According to the Coney Island Polar Bear Club (www,polarbear.org):

The Coney Island Polar Bear Club is the oldest winter bathing organization in the United States. We swim the Atlantic Ocean at Coney Island every Sunday from October through April.


The club was founded in 1904 by Bernarr Macfadden ("the Father of Physical Culture"), who is best remembered as publisher of the New York Graphic, the 1920s employer of Ed Sullivan and Walter Winchell.

The club reaches great popularity on New Year's Day, when the local television stations annually record the swims. During other days, however, membership dwindles.

If you're looking for bathing beauties--well, as they say in Brooklyn, fuggeddaboutit! It's almost all old guys, many with several protective layers of good old fat.

It should be noted here that winter swimming did occur at Coney Island before the Polar Bears, and that there were other winter swimming clubs besides the Polar Bears.

CAUTION: SWIMMING IN FREEZING WATER IS NOT FOR EVERYONE! CONSULT YOUR DOCTOR!

1 January 1899, Brooklyn Eagle, pg. 10:
WINTER SWIMMING RACE.
The Ulmer Park Athletic Club will hold a 100 yard winter swimming championship off the Ulmer Park pier, Bensonhurst, on Sunday, January 15, at 3 P. M.

27 March 1899, New York Times, pg. 5:
LAST WINTER SWIMMING RACE.
(...)
Six men plunged into the chilly waters of Gravesend Bay yesterday at Ulmer Park, near Coney Island, to swim for the fold watch given as a prize by the Ulmer Athletic Association. All but one covered the course of 128 yards, and none of them seemed any the worse for the feat after he had finished, although several hundred spectators stood by shivering in heacy overcoats and telling one another how they wouldn't have done the same thing for millions.

The race was the last of a series of three.

30 November 1900, New York Times, pg. 2:
WINTER SWIMMERS IN A RACE.
Q. Sprague Won at Bath Beach from
Harry Woods

Although overcoats and wraps were worn yesterday afternoon by most people, two hardy swimmers of Bath Beach, L. I., concluded that the weather was "just right" for a swim, and journeyed to the Captain's Pier and prepared for a plunge. They wore woollen suits and thick caps covering their ears. Both took to the water at once and struck out for Norton's Point, Coney Island.
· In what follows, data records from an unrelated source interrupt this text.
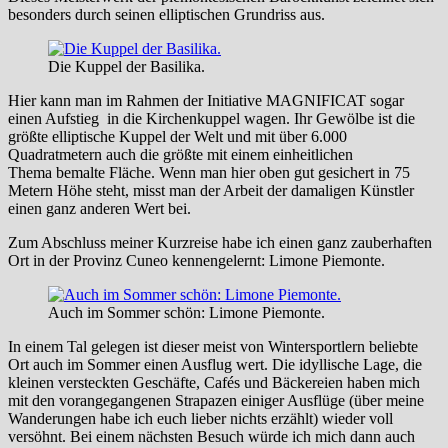
besonders durch seinen elliptischen Grundriss aus.
Die Kuppel der Basilika.
Hier kann man im Rahmen der Initiative MAGNIFICAT sogar
einen Aufstieg in die Kirchenkuppel wagen. Ihr Gewölbe ist die
größte elliptische Kuppel der Welt und mit über 6.000
Quadratmetern auch die größte mit einem einheitlichen
Thema bemalte Fläche. Wenn man hier oben gut gesichert in 75
Metern Höhe steht, misst man der Arbeit der damaligen Künstler
einen ganz anderen Wert bei.
Zum Abschluss meiner Kurzreise habe ich einen ganz zauberhaften
Ort in der Provinz Cuneo kennengelernt: Limone Piemonte.
Auch im Sommer schön: Limone Piemonte.
In einem Tal gelegen ist dieser meist von Wintersportlern beliebte
Ort auch im Sommer einen Ausflug wert. Die idyllische Lage, die
kleinen versteckten Geschäfte, Cafés und Bäckereien haben mich
mit den vorangegangenen Strapazen einiger Ausflüge (über meine
Wanderungen habe ich euch lieber nichts erzählt) wieder voll
versöhnt. Bei einem nächsten Besuch würde ich mich dann auch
14 December 1911, New York Times, pg. 24:
SWIMMING AT CONEY ISLAND
(...)
The water at Coney Island on Sunday was 45 degrees, the warmest for any December day since the temperature has been taken there. Members of the Arctic, Polar Bear and Snow Bird Swimming Clubs declared there wasn't any fun in swimming in such warm water. The members of these clubs go in every day all through Winter.

23 February 1914, New York Times, pg. 1:
WINTER SWIMMER HURT.
Bather's Leg Cur When He Is
Caught Between Ice Cakes

Forty Winter bathers, including members of the Arctic, Polar Bear, and Snow Bird Bathing Clubs, were in bathing at the Parkway Baths at Brighton Beach yesterdaty afternoon, when one of their number, Abe Blakeman, of West Third Street, Coney Island, started to swim back to shore.

29 December 1914, Washington Post, pg. 4:
52 "POLAR BEARS" SWIM IN OCEAN
EVERY DAY WITH NEVER A SHIVER

Mew York, Dec. 28. - Fifty-two persons, fully half of whom were young women, participated in the opening of the winter bathing season at Coney Island. The water temperature was 42 degrees and the air 25. Later in the season they will break the ice to get their daily sea bath.
(...)
Those who participated in the day's sports were members of the Polar Bears, the Arctics, the Snow Birds, the Icebergs, or the Sea Gulls, all winter sea bathing clubs.

8 January 1995, New York Times, pg. A8:
Who Are They Anyway? Meet the Coney Island Polar Bears
It is a rite of winter, a 10-second flash across the television screen. On New Year's Day, the Polar Bears appear comet-like on the landscape. And then they disappear, as far as most of us are concerned.
(...)
The club was founded in 1903 by Bernarr Macfadden, a health enthusiast and future owner of The New York Evening Graphic.
(...)
According to Dr. Seth Feltheimer, an expert on hypothermia at Columbia Presbyterian Medical Center, water temperatures off Coney Island rarely fall below 35 degrees, and that level is only dangerous if immersion lasts more than 10 minutes.